I worried that I would cry at the funeral and not be able to continue singing, so I thought of a plan (visualizing my music professor sternly judging my performance) and it worked.  I'm glad I didn't cry, because it was not sad.  It was a graduation.  Bonnie had passed this life-test with flying colors and I could celebrate it because I had been given my last good time with my friend on Wednesday night, and I had taken it.

God be with you till we meet again, Bonnie.  I'll bring you a copy of the book.



"Never, never, never postpone a prompting."

--President Thomas S. Monson

Friday, October 3, 2014

Al Fox Isn't the Only "Tattooed Mormon"

 Al Fox is a devout Mormon who has quite a few tattoos. She also has an inspirational blog, and a radio talk show. She's married in the temple, and she is a mommy. But if you think she is an anomaly because she has tattoos, or if you think "tattooed Mormon" is an oxymoron, probably you should adjust your perspective.

Have you seen this Facebook meme?

"Sometimes 
the nicest people you meet
are covered in tattoos 
and sometimes 
the most judgmental people you meet
go to church on Sundays." 

Think about it:
Isn't this a bit hypocritical?

Couldn't we reword it to say,

"Sometimes the most 
judgmental people you meet 
assume 
that people covered in tattoos
don't go to church on Sundays."

This guy right here is covered in tattoos.
He's one of my favorite neighbors.
Obviously he goes to church.
In fact, he goes to the temple. 
I know; I was at his sealing to his family.

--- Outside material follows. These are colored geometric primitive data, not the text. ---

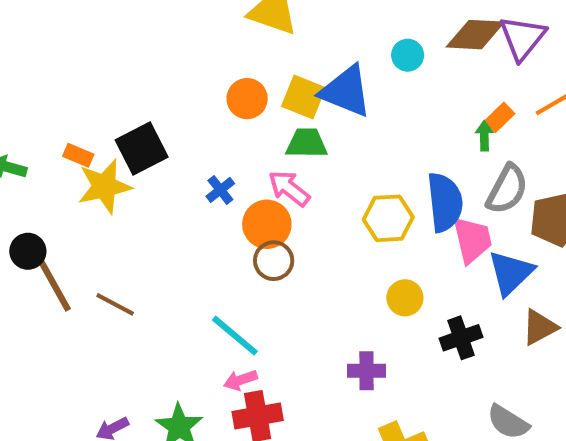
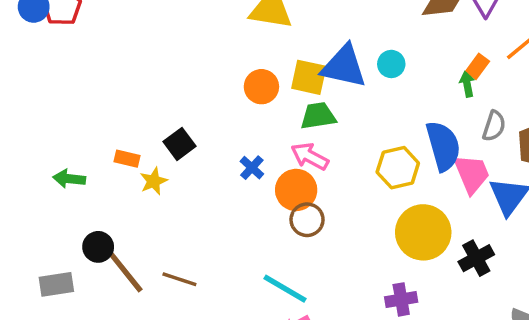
cyan circle: (408, 55) -> (391, 64), moved
black square: (142, 149) -> (180, 144), size x0.7
yellow star: (105, 186) -> (154, 181), size x0.6
gray semicircle: (507, 189) -> (494, 126), size x0.7
yellow circle: (405, 298) -> (423, 232), size x1.8

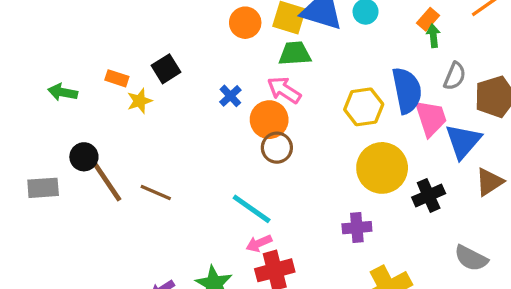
orange rectangle: (477, 66) -> (428, 19), moved

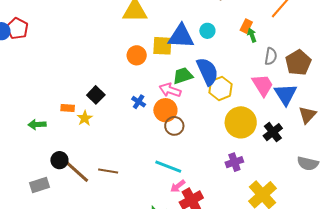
green trapezoid: (295, 54) -> (183, 76), moved
blue semicircle: (407, 91) -> (207, 71), moved

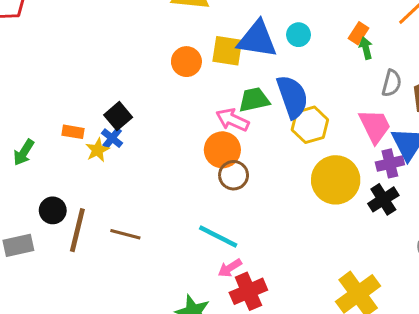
blue cross: (139, 102) -> (112, 138), moved
green arrow: (37, 124) -> (24, 152), turned -60
purple cross: (234, 162) -> (390, 163), moved
brown line: (77, 171) -> (77, 230), turned 56

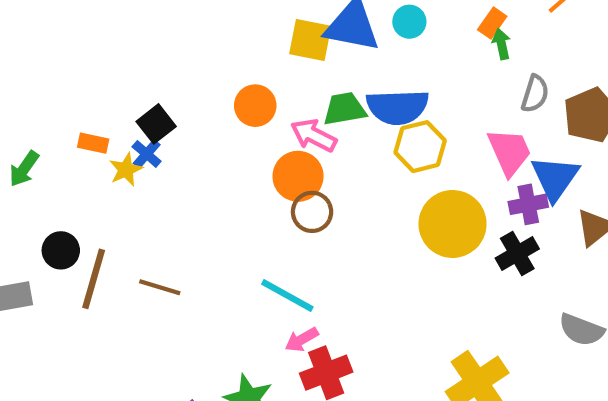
orange circle: (186, 62) -> (255, 106), moved
blue semicircle: (292, 97) -> (397, 107), turned 105

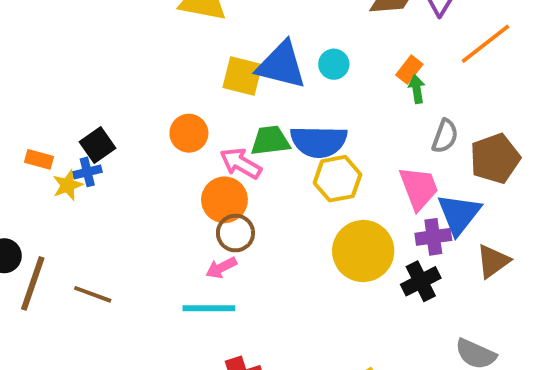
blue cross: (147, 154) -> (87, 172), turned 32
cyan line: (287, 296) -> (209, 308), turned -32
pink arrow: (302, 340) -> (221, 268), moved

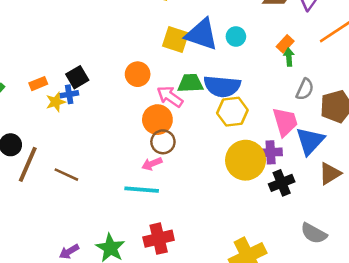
orange rectangle: (39, 159) -> (38, 84), turned -42
purple cross: (433, 237) -> (271, 152), moved

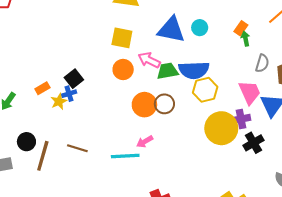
yellow square: (176, 40) -> (122, 38), moved
pink arrow: (170, 97) -> (149, 60), moved
brown circle: (163, 142) -> (164, 104), moved
brown line: (66, 175) -> (77, 148), moved
cyan line: (142, 190) -> (125, 156), moved

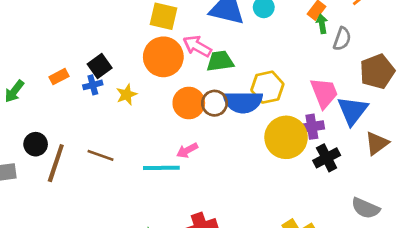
gray semicircle: (262, 63) -> (342, 39), moved
orange circle: (123, 69) -> (163, 57), size x1.5
blue semicircle: (194, 70) -> (243, 102), moved
yellow star: (59, 101) -> (127, 95), moved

This adorable couple right here is covered in tattoos.
They are two of my beautiful children.
Let's not assume that because they have tattoos,
they don't belong in church.
That's ridiculous.

The Church of Jesus Christ 
of Latter-day Saints
is for everyone.

Having tattoos doesn't mean you are wild.
Having tattoos doesn't mean you hate church.
Having tattoos doesn't mean anything much,
except that you like tattoos.
There is no baptism recommend question
about whether you have tattoos.
There is no temple recommend question 
about whether you have tattoos.

It is wise counsel from our leaders
to not get tattoos,
 counsel that we would be smart to follow,

BUT 
if we are successful 
in our endeavors to share 
the gospel of Jesus Christ 
with all people,
our churches and temples 
SHOULD be filled with people 
who are covered in tattoos.

Let's get over it.

P.S.  Yes, that is a small child's foot in my son's hand.
Don't worry, the child is still attached.
And giggling hysterically.

P.P.S. This message was approved by the people pictured.